The White Tower is more compelling. Centuries of armor and weapons and swords and full-sized wooden statues of horses.

As you progress through the tower floor by floor, you being to notice how little ventilation there is and, depending on the time of year, how each floor is slightly warmer than the last. People begin peeling off their jackets and by the end everyone has a garment draped over their arm. Suffocating from history, I rushed though the last exhibits to get a breath of cool, fresh, modern air.

The ravens are large. Larger than a seagull. Practically a dark little albatross.

For lunch I went back to Borough Market because I had seen a sign advertising salt beef sandwiches and I needed to know what salt beef was. (Basically the same thing as corned beef, I think.) It was packed; Saturday afternoon is probably the busiest the market gets. Like shoulder-to-shoulder, shuffling feet packed. I ate the giant sandwich standing on a nearby sidewalk.

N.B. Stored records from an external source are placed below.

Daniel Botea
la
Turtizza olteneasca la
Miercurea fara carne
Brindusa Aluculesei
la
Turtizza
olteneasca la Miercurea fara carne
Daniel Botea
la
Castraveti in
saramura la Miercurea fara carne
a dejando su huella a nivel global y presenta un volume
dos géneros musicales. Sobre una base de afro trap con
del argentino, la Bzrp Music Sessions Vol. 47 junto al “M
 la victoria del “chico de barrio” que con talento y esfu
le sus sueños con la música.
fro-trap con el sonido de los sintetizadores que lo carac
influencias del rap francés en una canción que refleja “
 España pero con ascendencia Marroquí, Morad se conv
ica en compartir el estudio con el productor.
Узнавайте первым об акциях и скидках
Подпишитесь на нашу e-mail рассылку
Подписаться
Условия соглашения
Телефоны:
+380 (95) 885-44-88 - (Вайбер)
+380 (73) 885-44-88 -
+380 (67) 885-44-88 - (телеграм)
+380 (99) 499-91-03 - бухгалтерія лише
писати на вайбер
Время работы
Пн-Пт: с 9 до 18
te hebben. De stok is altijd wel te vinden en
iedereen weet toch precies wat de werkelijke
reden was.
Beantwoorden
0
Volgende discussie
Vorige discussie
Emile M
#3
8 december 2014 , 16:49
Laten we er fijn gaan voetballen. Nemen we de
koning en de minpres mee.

After leaving the tower I had also walked by the remains of a bombed-out church that’s now a little public park (St. Dunstan-in-the-East). People were filming tiktoks while office workers sat and ate their lunch.

Leadenhall Market was nearby so I headed there just to have a look; I think it was used in the Harry Potter films because a few tourists were happily waving wooden wands and casting spells. But I didn’t find anything appetizing and walked over London Bridge for that aforementioned salt beef.

And after the beef I found a cup of coffee, and desperate as usual for a place to sit and rest, I walked back to the base of Tower Bridge to sit in the park.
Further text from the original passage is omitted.